OSHA PSM (29 CFR 1910.119)
Element (l) of the PSM standard requires a written MOC procedure covering the technical basis for each change, impacts on safety and health, modifications to operating procedures, necessary time period for the change, and authorization requirements. Pre-startup safety review (PSSR) must be completed before startup of modified processes. VisiumKMS MOC is designed to satisfy these requirements out of the box.
EPA RMP (40 CFR Part 68)
Parallel management of change requirements apply to covered facilities under the Risk Management Program. Documentation of the change review process, employee notification, and PSSR completion are required. Repeat deficiencies in MOC programs are a common RMP enforcement trigger.
API RP-750 / API RP-75
API recommended practices for MOC in petroleum and petrochemical facilities define change categorization requirements, cross-functional review expectations, and records retention obligations. VisiumKMS supports configurable change categories and workflow routing by change type.
CCPS Guidelines for Process Safety Management
Center for Chemical Process Safety guidelines define MOC as a core PSM program element, with explicit requirements for change hazard review, pre-startup verification, and documentation of closure. The CCPS framework is widely used as the reference standard for PSM program design in chemical and refining operations.
How It’s Used: Five Scenarios
VisiumKMS Resolution Tracker receives actions automatically from four source workflows. Each has its own compliance requirements, timelines, and closure documentation demands.

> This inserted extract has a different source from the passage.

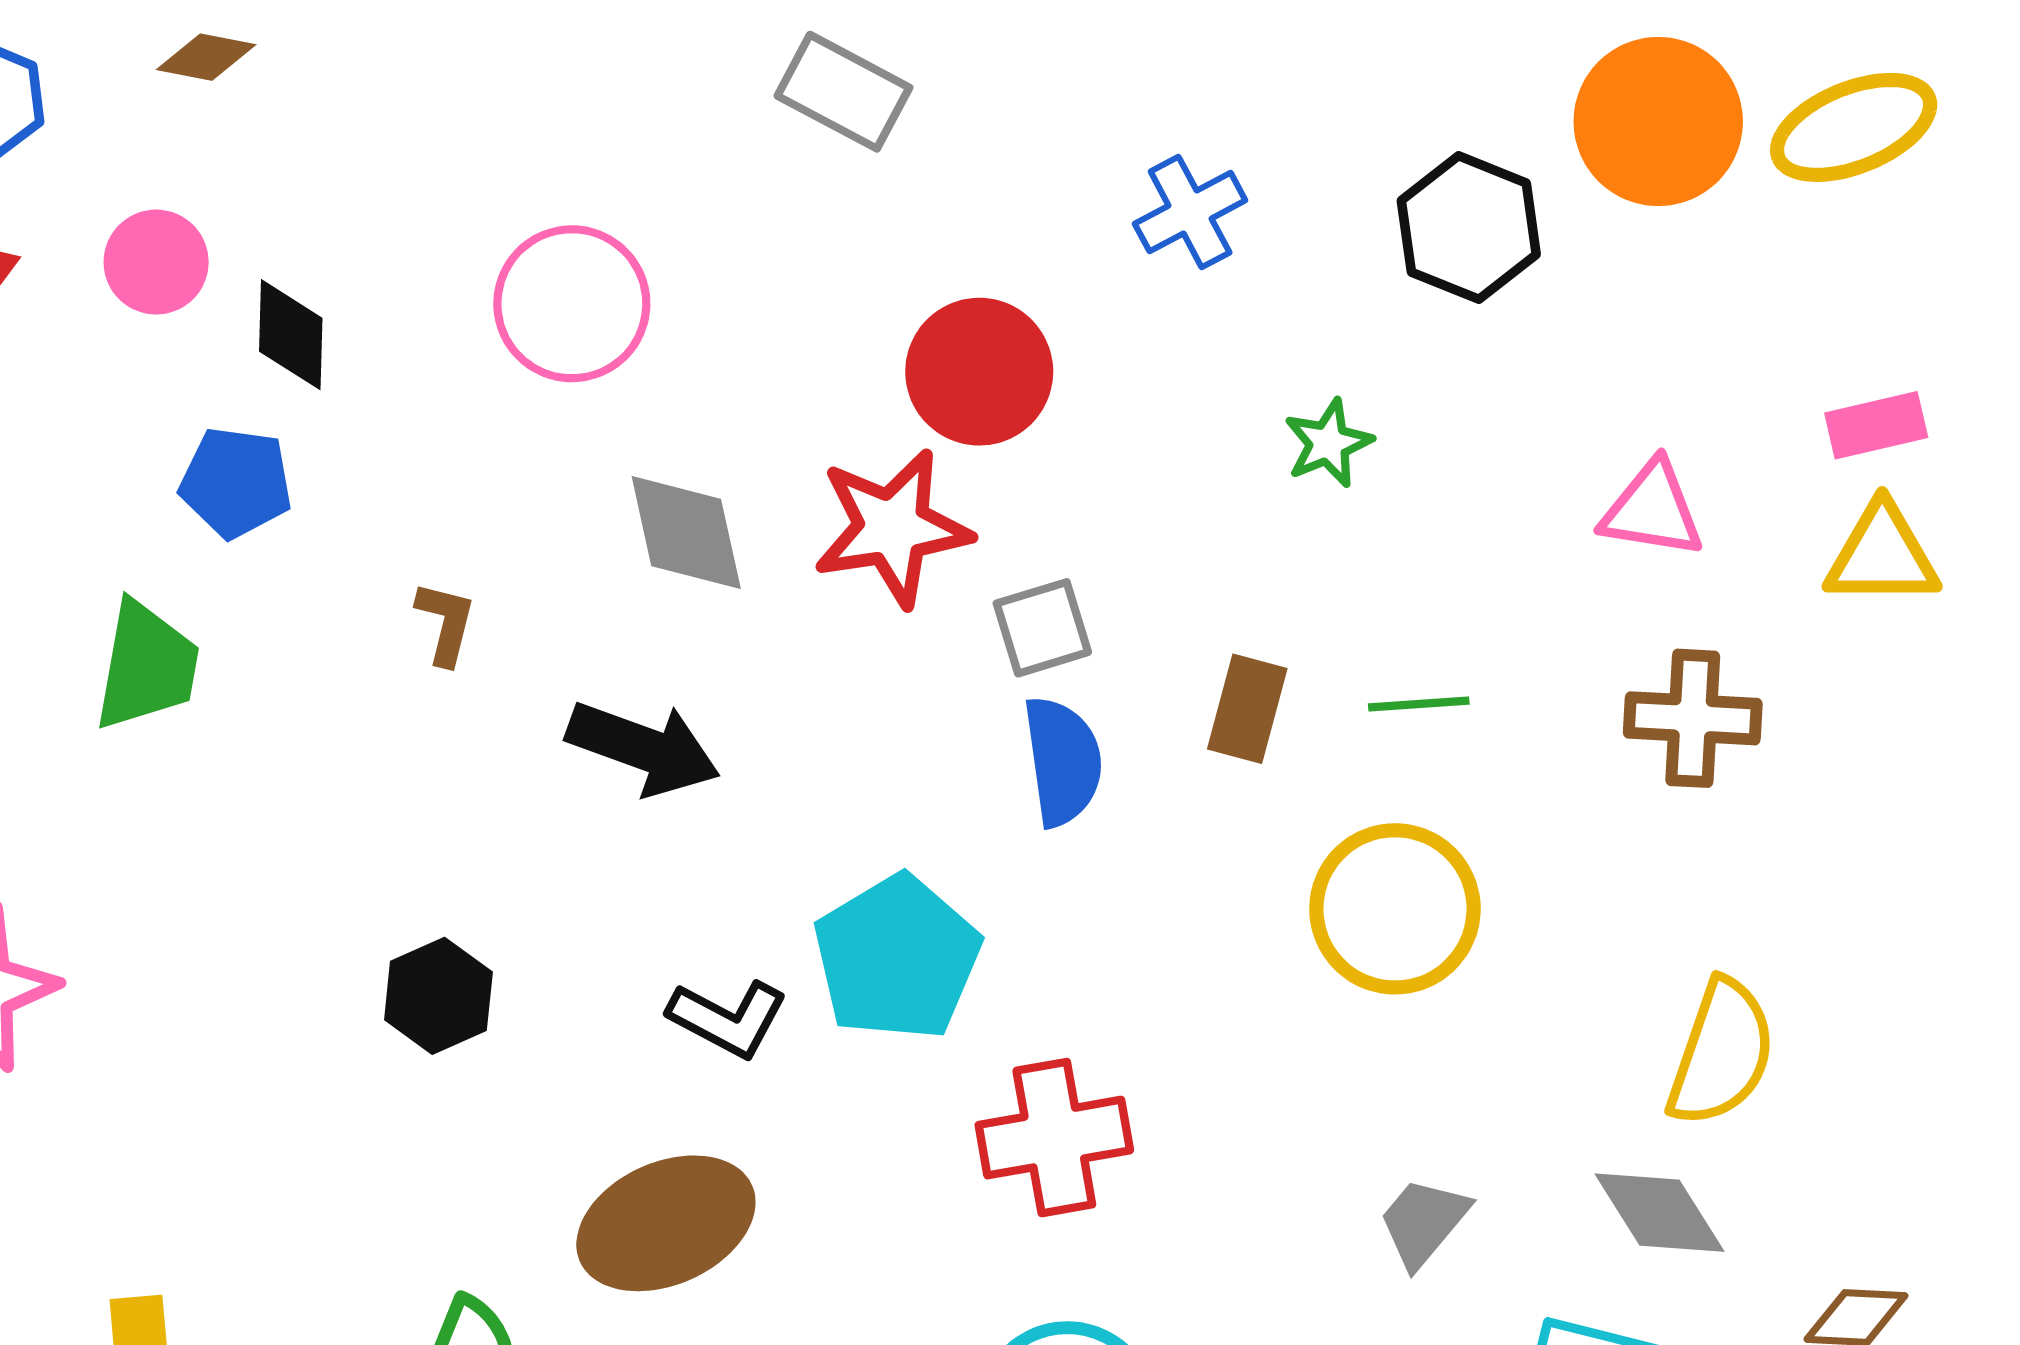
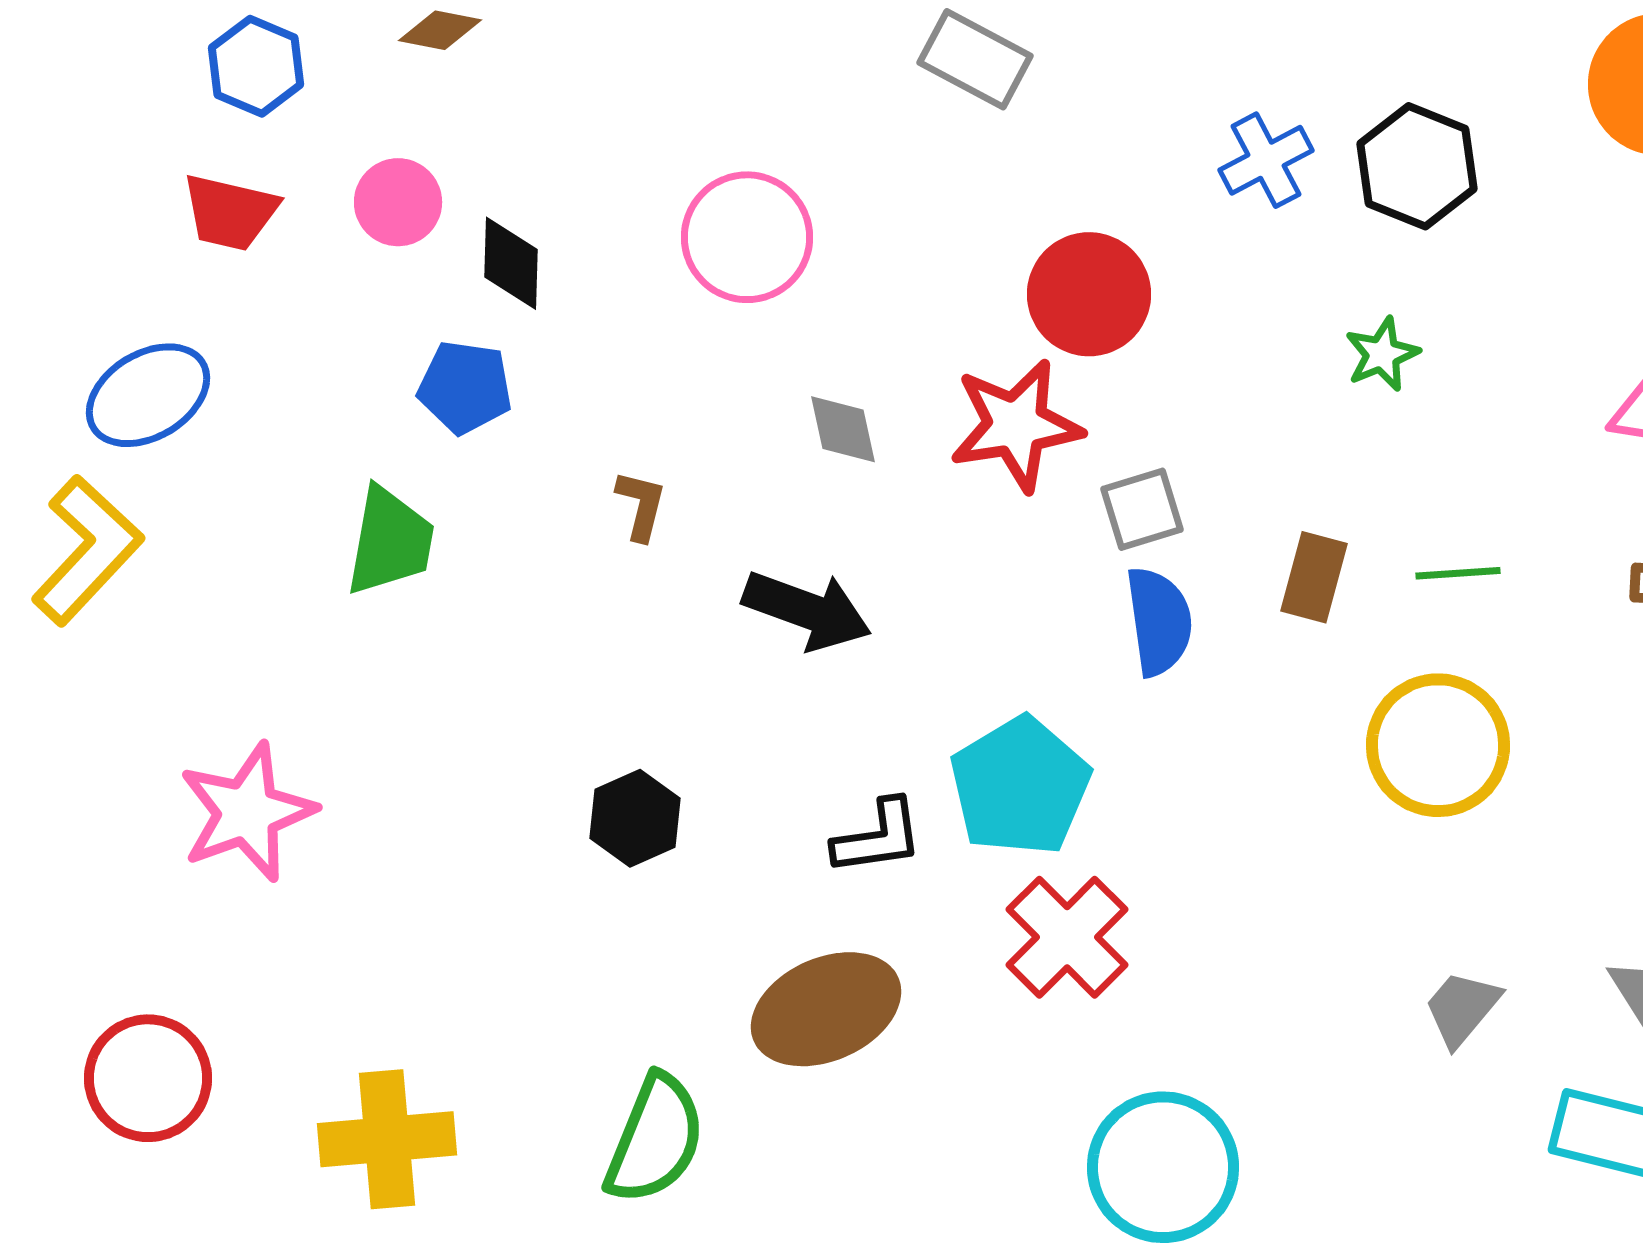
black hexagon: (1469, 228) -> (1417, 166), moved
gray diamond: (686, 532) -> (843, 429), size x0.7
black L-shape: (728, 1018) -> (878, 837), turned -36
red cross: (1054, 1138) -> (1067, 937), moved, turned -35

1 — Replacing a legacy MOC system that field teams stopped using
The most common reason organizations come to VisiumKMS for MOC is not that they have no system — it’s that the system they have isn’t being used. Aging or inflexible platforms get worked around. Field teams build parallel processes in email and shared drives. A corporate audit surfaces the gap.
VisiumKMS is configured at the site level, not the corporate level. Each facility or business unit sets up its own MOC workflow — the review stages, approval chains, change categories, and PSSR checklists — without IT involvement and without affecting other sites. The result is a system field teams actually use, because it reflects their process.
Corporate leadership gets consolidated visibility across all sites through Risk Intelligence dashboards and a reporting API — without requiring every site to operate identically.
Compliance connection
OSHA PSM § 1910.119(l) requires a written MOC procedure and documented review for each change. Shadow systems and undocumented workarounds are a direct enforcement exposure.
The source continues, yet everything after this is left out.